A new study released this Wednesday revealed that breast cancer that is highly aggressive but caught early could be best treated with a combination of Herceptin and chemotherapy.
UCLA researchers conducted a three-armed study looking at women with early-stage breast cancer that is an aggressive type known as HER-2 positive. Survival rates were measured after five years. The three-armed study compared the standard therapy of Adriamycin and Carboplatin followed by Taxotere (ACT), the same regimen plus one year of Herceptin (ACTH), and a regimen of Taxotere and Carboplatin with one year of Herceptin (TCH).
The latest study, of more than 3,200 women over five years, finds that if Herceptin is combined with a carboplatin, used most often for ovarian cancer, the heart risk of heart failure drops more than five fold, while overall measures of heart function improve.
Herceptin targets a protein called Her2 which appears on the surface of the cancer cells in about one quarter of breast cancer patients. As a result of the Her2 protein, women who develop that type of cancer often have a more aggressive form.

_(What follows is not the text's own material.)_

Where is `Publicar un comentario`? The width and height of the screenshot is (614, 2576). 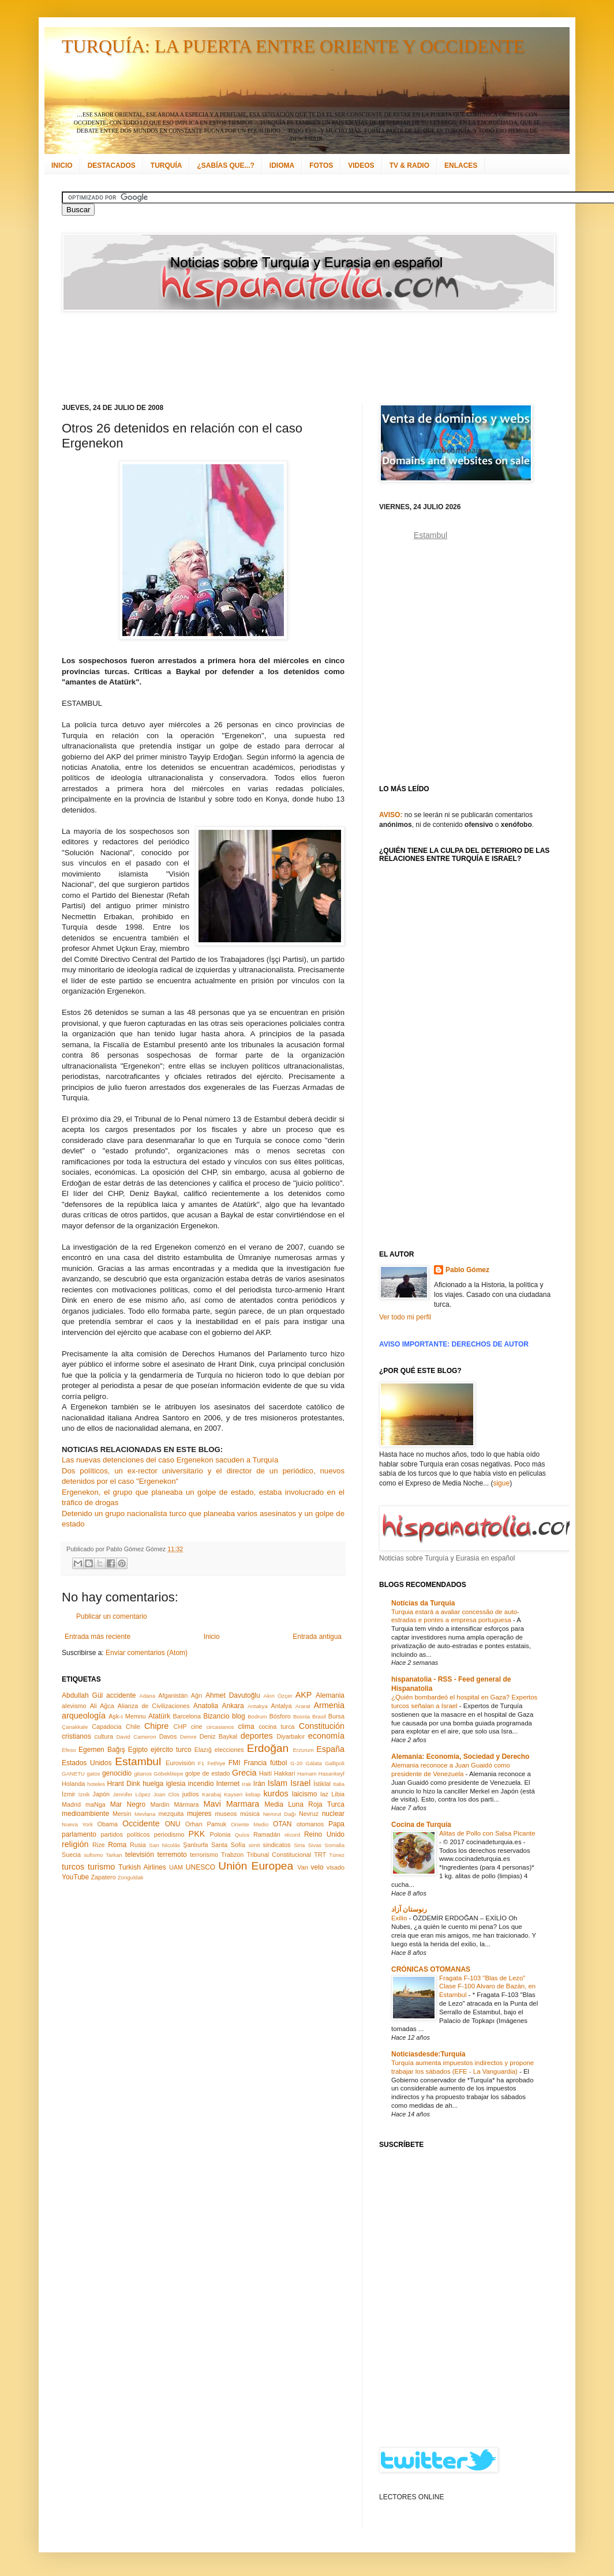 Publicar un comentario is located at coordinates (111, 1616).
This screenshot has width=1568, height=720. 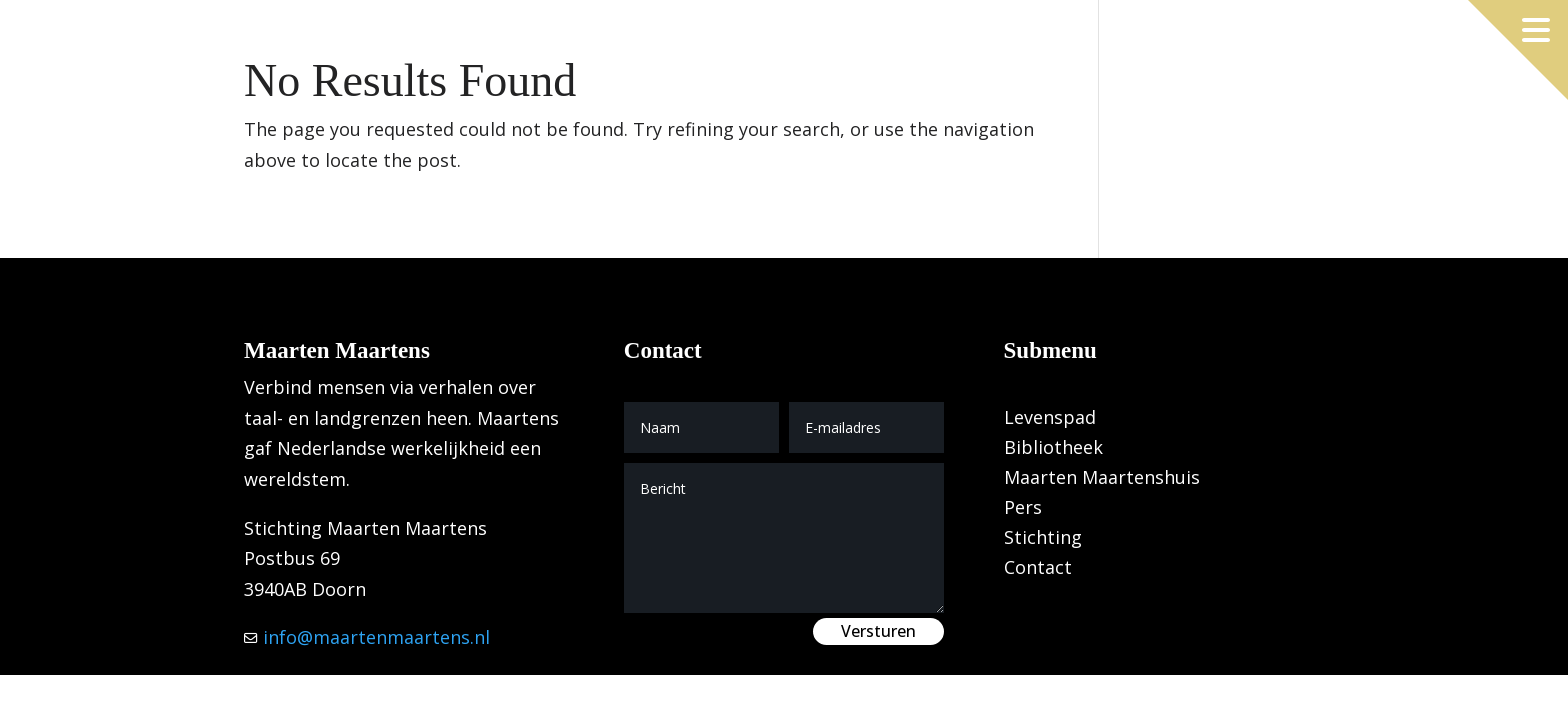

Results showed that women who received Herceptin along with various chemotherapy medications had better survival rates than women who did not receive Herceptin. Herceptin targets the genetic mutation that leads to HER-2 positive cancer.
The study finds that overall disease-free survival rates at five years was 75% for women who received Adriamycin and carboplatin plus Taxotere; 84% for those who received the same regimen plus one year of Herceptin and 81% for those taking Taxotere and carboplatin plus one year of Herceptin.
Researchers note that women who did not take the chemotherapy drug Adriamycin - which can cause heart damage when paired with Herceptin, fared as well as those who did take Adriamycin. That suggests that Adriamycin can probably be avoided altogether in the treatment of early-stage breast cancer. The women taking Adriamycin and Herceptin had five times the rate of congestive heart failure and double the rates of having heart problems without symptoms. They also had more side effects such as nausea, neuropathy and fatigue.
“Given the data in this study, it makes one really question what role Adriamycin should play in the treatment of HER-2 positive early breast cancer, or in the treatment of early breast cancer at all,” Dr. Dennis Slamon, the lead author of the study, said. “This trial should impact the way these breast cancers are treated, with a non-anthracycline [Adriamycin] regimen being our preferred option.”
Slamon discovered the HER-2 gene mutation's link to breast cancer in 1987. About 20% to 25% of all breast cancers are HER-2 positive she explained. The study appears in the New England Journal of Medicine.
There is one drawback in this latest study. In the Herceptin-plus-carboplatin group, there were more recurrences of breast cancer. The increase was not statistically significant, but it is enough so that many doctors may not switch immediately to the new regime. Many will reserve it for patients who seem to be at particularly high risk for heart problems. Even so, the latest study offers a new option for a disease where any improvement is very welcome.
An editorial that accompanies the article states that the data in the study “suggest that a non-anthracycline regimen is an acceptable standard of care. The present is clearly brighter for patients with HER-2 positive breast cancer and the future promises to shine even more.”
The study was sponsored by Sanofi-Aventis and Genentech and was funded in part by the Department of Defense, the Revlon/UCLA Women's Cancer Program, the U.S. Army Medical Research and Development Command, the National Cancer Institute, the California Breast Cancer Research Program and the Peter and Denise Wittich Family Project for Emerging Therapies in Breast Cancer.